24 He put another parable before them, saying, “The kingdom of heaven may be compared to a man who sowed good seed in his field, 25 but while his men were sleeping, his enemy came and sowed weeds[c] among the wheat and went away. 26 So when the plants came up and bore grain, then the weeds appeared also. 27 And the servants[d] of the master of the house came and said to him, ‘Master, did you not sow good seed in your field? How then does it have weeds?’ 28 He said to them, ‘An enemy has done this.’ So the servants said to him, ‘Then do you want us to go and gather them?’ 29 But he said, ‘No, lest in gathering the weeds you root up the wheat along with them. 30 Let both grow together until the harvest, and at harvest time I will tell the reapers, Gather the weeds first and bind them in bundles to be burned, but gather the wheat into my barn.’”
Seeds of the kingdom were planted in me a long time ago and grew into deep and abiding faith. Words, like, “Amy, while you were a sinner, I died for you. You are valued in my kingdom. You are loved.” Jesus rescued me from a dominion of darkness, and brought me into the light! With perfect light and nourishment, those seeds have grown. I’ve been fruitful. The trouble is that weeds have been planted in my heart as well. An enemy came and dropped them in my heart in the most deceptive of ways and God has been contending with them ever since.

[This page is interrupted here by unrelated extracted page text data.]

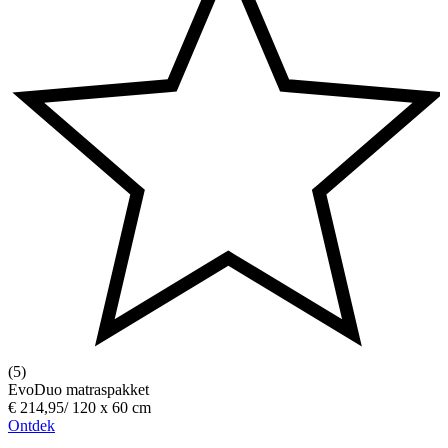
(5)
EvoDuo matraspakket
€ 214,95
/
120 x 60 cm
Ontdek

The biggest weeds have grown from seeds of rejection. Someone I love once told me that they loved the idea of me more than they loved me. That one phrase was a seed planted so deep in my heart that the weed has been growing alongside a healthy understanding of love for quite a while. “Will I ever be good enough?” fights a battle with “You’ve been clothed with the righteousness of Christ” in my mind and heart.
Jesus said the kingdom of heaven is like that. It’s like a field of wheat, sabotaged by a night predator. Apparently weeds grow just like wheat, so it’s not productive to uproot the weeds right away. They’ve got to grow and reveal themselves, and then the sower gathers up the weeds and burns them, so he can gather his wheat to himself.

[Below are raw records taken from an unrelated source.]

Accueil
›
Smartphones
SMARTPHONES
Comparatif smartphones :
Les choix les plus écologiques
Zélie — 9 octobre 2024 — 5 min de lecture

God is the sower in this kingdom. He sows seeds in hearts and draws men and women to himself. He’s a good gardener, but he doesn’t manipulate the crop. He allows an enemy free roam, and gives him access to hearts as well. The good news (gospel) of this Jesus story, however, is that we are the soil, not the wheat! The seed becomes wheat; not the soil. The soil doesn’t have to uproot the weeds around it; it just allows the seed God planted in it, to grow. It submits to the sower who determines when and how to harvest the crop! The sower is in charge. He will burn up all the weeds, in his timing, when doing so won’t harm the heart He’s transforming to look like his own.

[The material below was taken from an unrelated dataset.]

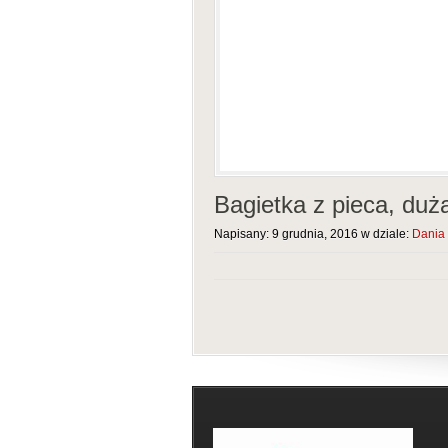
Bagietka z pieca, duż
Napisany: 9 grudnia, 2016 w dziale:
Dania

In my case, God doesn’t anesthetize me, dull my mind, or take away my choices. To enable freedom, He lets me feel pain while he’s maturing and growing his perfect seed. He wants me to love him with everything, and that means choosing him over every competing voice. Winning the battle in my mind is as simple not fighting the weeds. Our desire to control and poor choices can give weeds the license to choke out the seeds of truth. I think I’ll leave the weeding to the master gardener. One day, Paul says, I’ll know fully even as I am fully known. (I Co 13) That love is perfect; it never fails nor rejects. It always hopes and always perseveres.